According to the embodiments of the present disclosure, a voice of an appropriate level can be more easily obtained.

BRIEF DESCRIPTION OF THE DRAWINGS

FIG. 1 is a figure which describes a recording sensitivity setting;

FIG. 2 is a figure which shows a configuration of an input system of a recording device from related art;

FIG. 3 is a figure for describing the operation of an ALC processing section;

FIG. 4 is a figure which shows an example configuration of a voice processing system applicable to the present disclosure;

FIG. 5 is a flow chart which describes a gain adjustment process;

FIG. 6 is a flow chart which describes a sound pressure estimation candidate point updating process;

FIG. 7 is a figure which shows an example of updating sound pressure estimation candidate points and calculating an estimated sound pressure;

FIG. 8 is a figure which shows an example of updating sound pressure estimation candidate points and calculating an estimated sound pressure;

FIG. 9 is a figure for describing the influence on the estimated sound pressure by a sudden noise;

FIG. 10 is a figure which shows an example of updating sound pressure estimation candidate points and calculating an estimated sound pressure, in the case where a sudden noise is included;

FIG. 11 is a figure which shows an example configuration of a computer;

FIG. 12 is a figure which shows an example of a sound pressure level histogram based on the present disclosure;

FIG. 13 is a figure which shows an example of a sound pressure level histogram based on the present disclosure;

FIG. 14 is a figure which shows an example of values of sudden noise information and a sound pressure level; and

FIG. 15 is a figure which shows an example of a weighting for the sudden noise information.

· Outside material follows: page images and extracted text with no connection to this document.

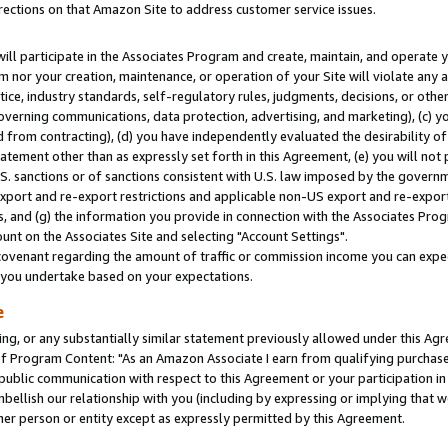
rections on that Amazon Site to address customer service issues.
will participate in the Associates Program and create, maintain, and operate y
m nor your creation, maintenance, or operation of your Site will violate any a
actice, industry standards, self-regulatory rules, judgments, decisions, or ot
 governing communications, data protection, advertising, and marketing), (c) yo
 from contracting), (d) you have independently evaluated the desirability of
atement other than as expressly set forth in this Agreement, (e) you will not
U.S. sanctions or of sanctions consistent with U.S. law imposed by the gover
 export and re-export restrictions and applicable non-US export and re-export 
 and (g) the information you provide in connection with the Associates Prog
nt on the Associates Site and selecting "Account Settings".
ovenant regarding the amount of traffic or commission income you can expect
s you undertake based on your expectations.
e
ng, or any substantially similar statement previously allowed under this Agr
 Program Content: "As an Amazon Associate I earn from qualifying purchases.
 public communication with respect to this Agreement or your participation 
mbellish our relationship with you (including by expressing or implying that 
her person or entity except as expressly permitted by this Agreement.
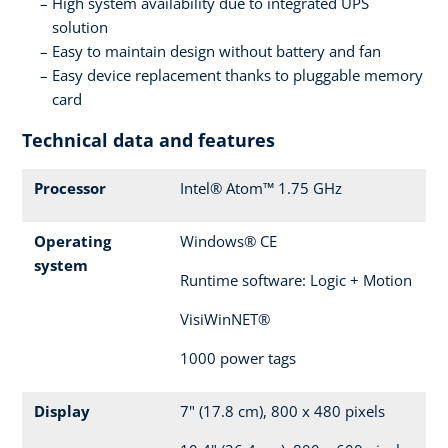
High system availability due to integrated UPS
solution
Easy to maintain design without battery and fan
Easy device replacement thanks to pluggable memory
card
Technical data and features
Processor
Intel® Atom™ 1.75 GHz
Operating
Windows® CE
system
Runtime software: Logic + Motion
VisiWinNET®
1000 power tags
Display
7" (17.8 cm), 800 x 480 pixels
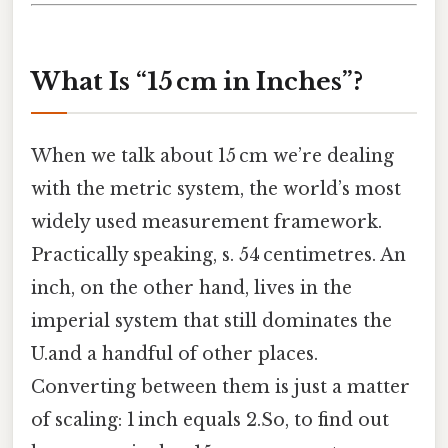
What Is “15 cm in Inches”?
When we talk about 15 cm we’re dealing
with the metric system, the world’s most
widely used measurement framework.
Practically speaking, s. 54 centimetres. An
inch, on the other hand, lives in the
imperial system that still dominates the
U.and a handful of other places.
Converting between them is just a matter
of scaling: 1 inch equals 2.So, to find out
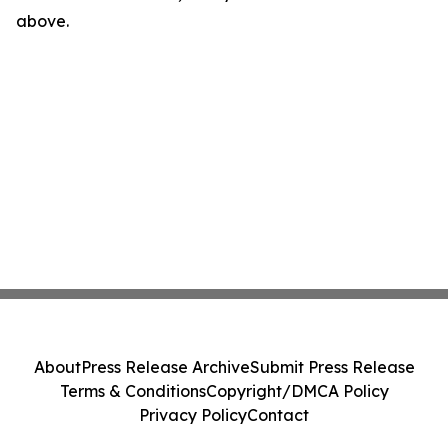
above.
About
Press Release Archive
Submit Press Release
Terms & Conditions
Copyright/DMCA Policy
Privacy Policy
Contact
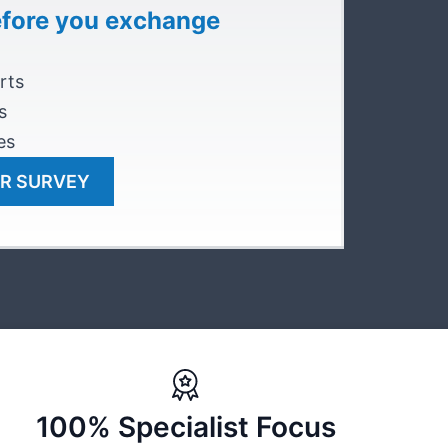
efore you exchange
rts
s
es
R SURVEY
100% Specialist Focus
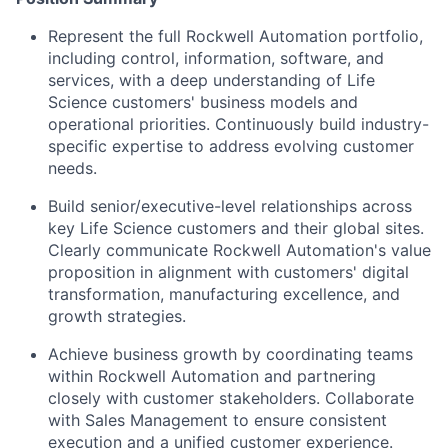
Represent the full Rockwell Automation portfolio,
including control, information, software, and
services, with
a deep understanding
of Life
Science customers' business models and
operational priorities.
Continuously
build industry-
specific expertise to address evolving customer
needs.
Build senior/executive-level relationships across
key
Life Science customers and their global sites.
Clearly communicate
Rockwell Automation's value
proposition
in alignment with
customers' digital
transformation, manufacturing excellence, and
growth strategies.
Achieve business growth by coordinating teams
within Rockwell Automation and partnering
closely
with customer
stakeholders
. Collaborate
with Sales Management to ensure
consistent
execution and a unified customer experience.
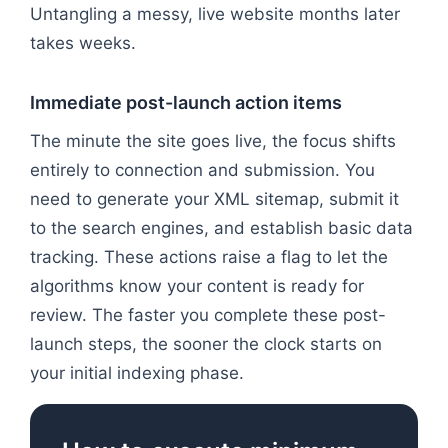
Untangling a messy, live website months later
takes weeks.
Immediate post-launch action items
The minute the site goes live, the focus shifts
entirely to connection and submission. You
need to generate your XML sitemap, submit it
to the search engines, and establish basic data
tracking. These actions raise a flag to let the
algorithms know your content is ready for
review. The faster you complete these post-
launch steps, the sooner the clock starts on
your initial indexing phase.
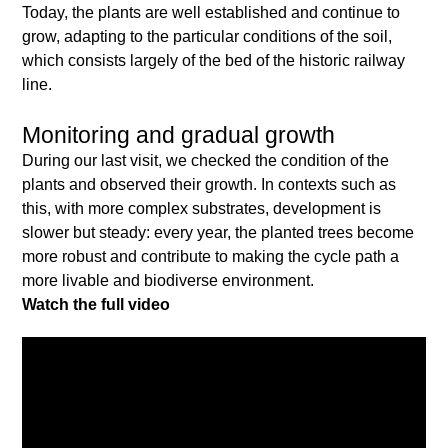
Today, the plants are well established and continue to
grow, adapting to the particular conditions of the soil,
which consists largely of the bed of the historic railway
line.
Monitoring and gradual growth
During our last visit, we checked the condition of the
plants and observed their growth. In contexts such as
this, with more complex substrates, development is
slower but steady: every year, the planted trees become
more robust and contribute to making the cycle path a
more livable and biodiverse environment.
Watch the full video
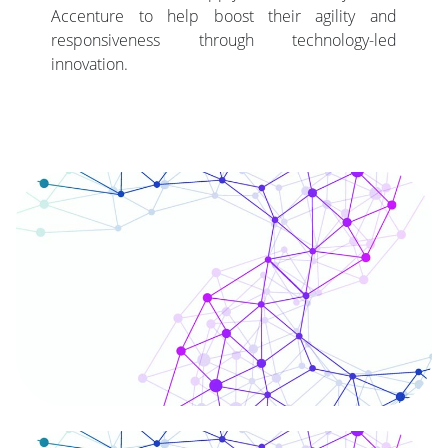
Accenture to help boost their agility and
responsiveness through technology-led
innovation.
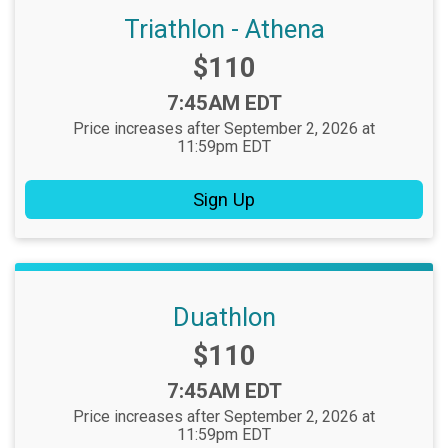
Triathlon - Athena
Price:
$110
Time:
7:45AM EDT
Price increases after September 2, 2026 at
11:59pm EDT
Sign Up
Duathlon
Price:
$110
Time:
7:45AM EDT
Price increases after September 2, 2026 at
11:59pm EDT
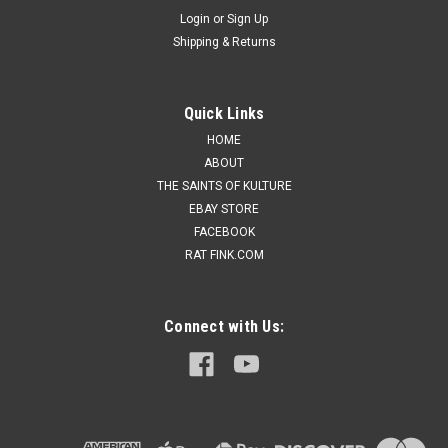
Login
or
Sign Up
Shipping & Returns
Quick Links
HOME
ABOUT
THE SAINTS OF KULTURE
EBAY STORE
FACEBOOK
RAT FINK.COM
Connect with Us:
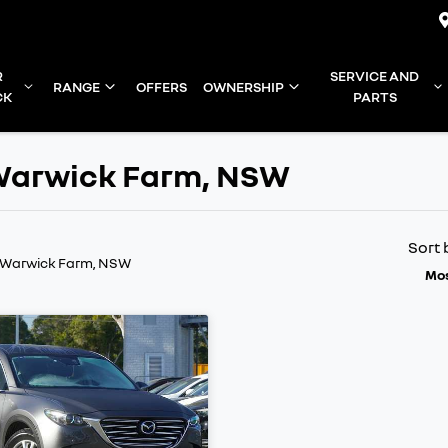
R
SERVICE AND
RANGE
OFFERS
OWNERSHIP
CK
PARTS
n Warwick Farm, NSW
Sort 
n Warwick Farm, NSW
Mos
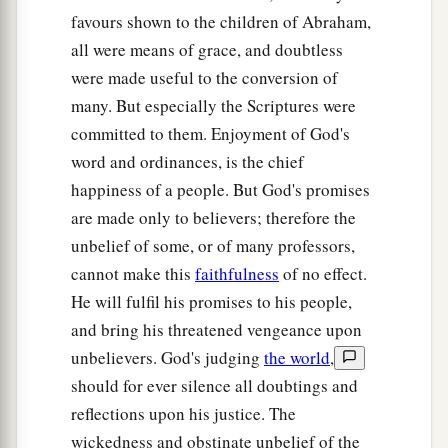
‡
bitterness.”
favours shown to the children of Abraham,
all were means of grace, and doubtless
a
15
‡
“Their
feet
are
swift to shed blood;
were made useful to the conversion of
16
Destruction and misery
are
in their ways;
many. But especially the Scriptures were
committed to them. Enjoyment of God's
17
And the way of peace they have not known.”
word and ordinances, is the chief
a
18
‡
“There
is no fear of God before their eyes.”
happiness of a people. But God's promises
are made only to believers; therefore the
a
19
Now we know that whatever
the law says, it
unbelief of some, or of many professors,
b
says to those who are under the law, that
every
cannot make this
faithfulness
of no effect.
mouth may be stopped, and all the world may
He will fulfil his promises to his people,
1
‡
become
guilty before God.
and bring his threatened vengeance upon
a
20
Therefore
by the deeds of the law no flesh will
unbelievers. God's judging
the world
,
be justified in His sight, for by the law
is
the
should for ever silence all doubtings and
‡
reflections upon his justice. The
knowledge of sin.
wickedness and obstinate unbelief of the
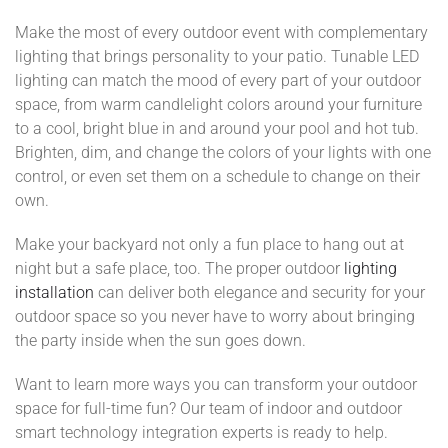
Make the most of every outdoor event with complementary
lighting that brings personality to your patio. Tunable LED
lighting can match the mood of every part of your outdoor
space, from warm candlelight colors around your furniture
to a cool, bright blue in and around your pool and hot tub.
Brighten, dim, and change the colors of your lights with one
control, or even set them on a schedule to change on their
own.
Make your backyard not only a fun place to hang out at
night but a safe place, too. The proper outdoor
lighting
installation
can deliver both elegance and security for your
outdoor space so you never have to worry about bringing
the party inside when the sun goes down.
Want to learn more ways you can transform your outdoor
space for full-time fun? Our team of indoor and outdoor
smart technology integration experts is ready to help.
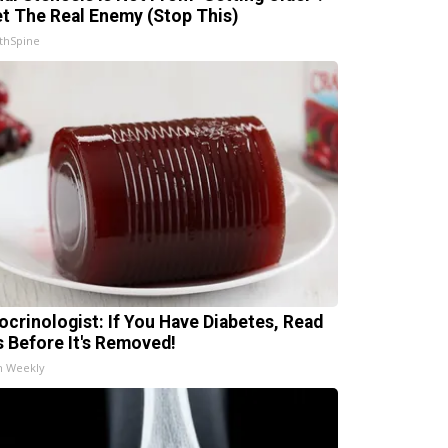
t The Real Enemy (Stop This)
thSpine
ocrinologist: If You Have Diabetes, Read
s Before It's Removed!
h Weekly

DETAILED DESCRIPTION OF THE EMBODIMENT(S)

Hereinafter, preferred embodiments of the present disclosure will be described in detail with reference to the appended drawings. Note that, in this specification and the appended drawings, structural elements that have substantially the same function and structure are denoted with the same reference numerals, and repeated explanation of these structural elements is omitted.
Hereinafter, embodiments applicable to the present disclosure will be described with reference to the figures.

The First Embodiment

[Example Configuration Of A Voice Processing System]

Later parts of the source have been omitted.